_Work instruction_
Among the records that follow, how many lines contain the word "nous"? Give the number and no other words.

_Input data_
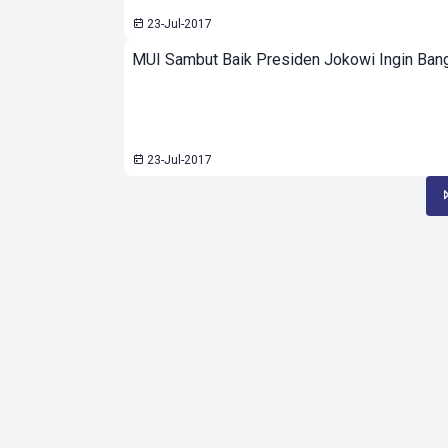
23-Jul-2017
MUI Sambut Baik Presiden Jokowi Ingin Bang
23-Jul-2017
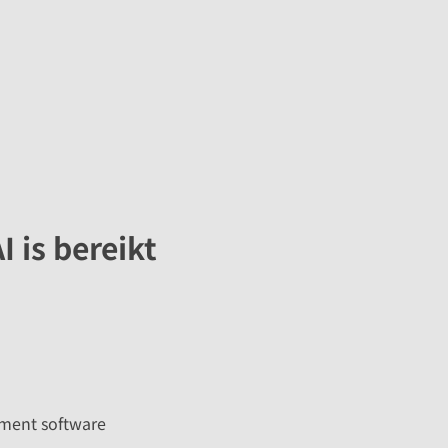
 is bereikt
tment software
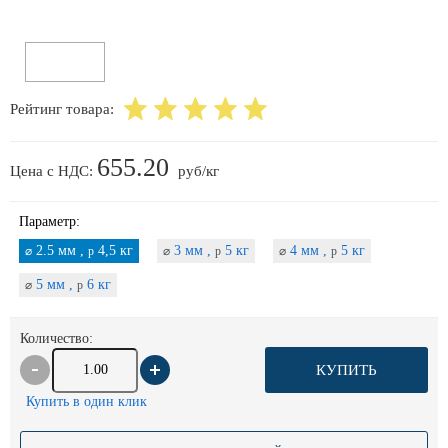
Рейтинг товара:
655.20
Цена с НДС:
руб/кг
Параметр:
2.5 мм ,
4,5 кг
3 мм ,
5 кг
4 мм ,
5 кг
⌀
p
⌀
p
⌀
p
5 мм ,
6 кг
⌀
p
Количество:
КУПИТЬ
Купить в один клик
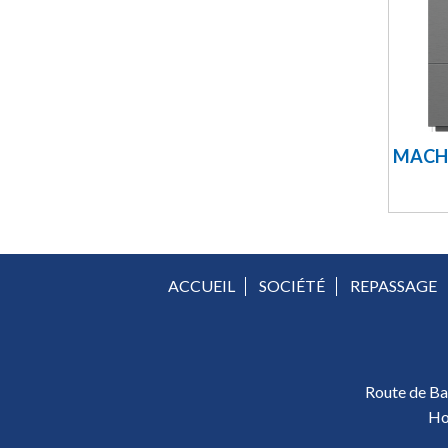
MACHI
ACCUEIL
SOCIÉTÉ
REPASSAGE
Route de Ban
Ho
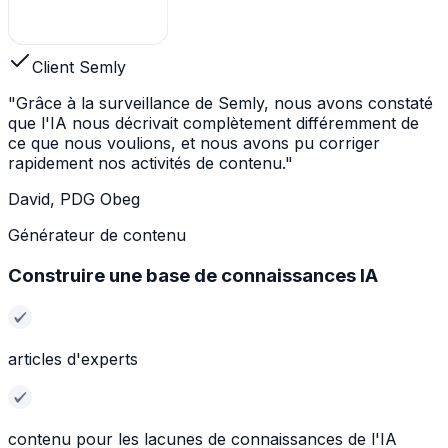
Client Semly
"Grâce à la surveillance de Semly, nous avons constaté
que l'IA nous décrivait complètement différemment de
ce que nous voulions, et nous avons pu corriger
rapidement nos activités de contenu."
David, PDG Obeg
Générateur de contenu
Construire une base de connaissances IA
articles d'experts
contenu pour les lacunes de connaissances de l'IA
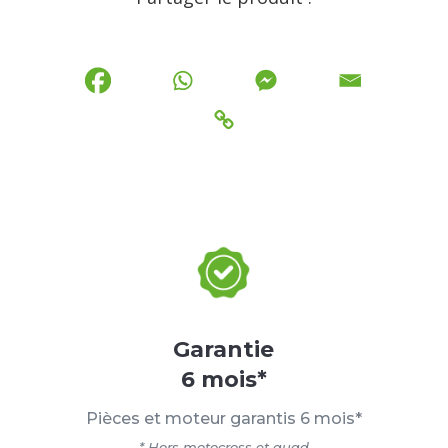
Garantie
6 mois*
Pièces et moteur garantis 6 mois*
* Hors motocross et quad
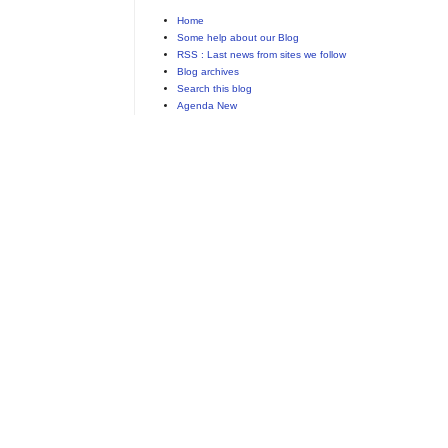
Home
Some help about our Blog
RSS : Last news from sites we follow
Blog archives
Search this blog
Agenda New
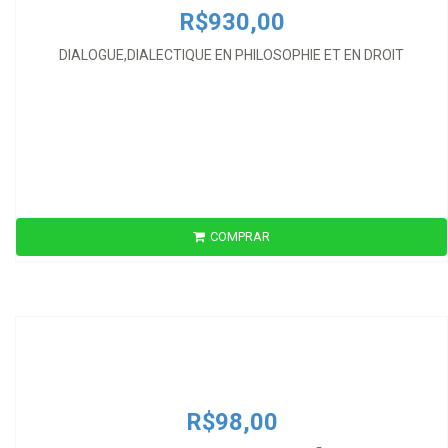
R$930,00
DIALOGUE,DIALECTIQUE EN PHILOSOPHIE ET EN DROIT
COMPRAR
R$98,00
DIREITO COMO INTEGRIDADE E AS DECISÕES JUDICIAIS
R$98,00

_Solution to this problem_
3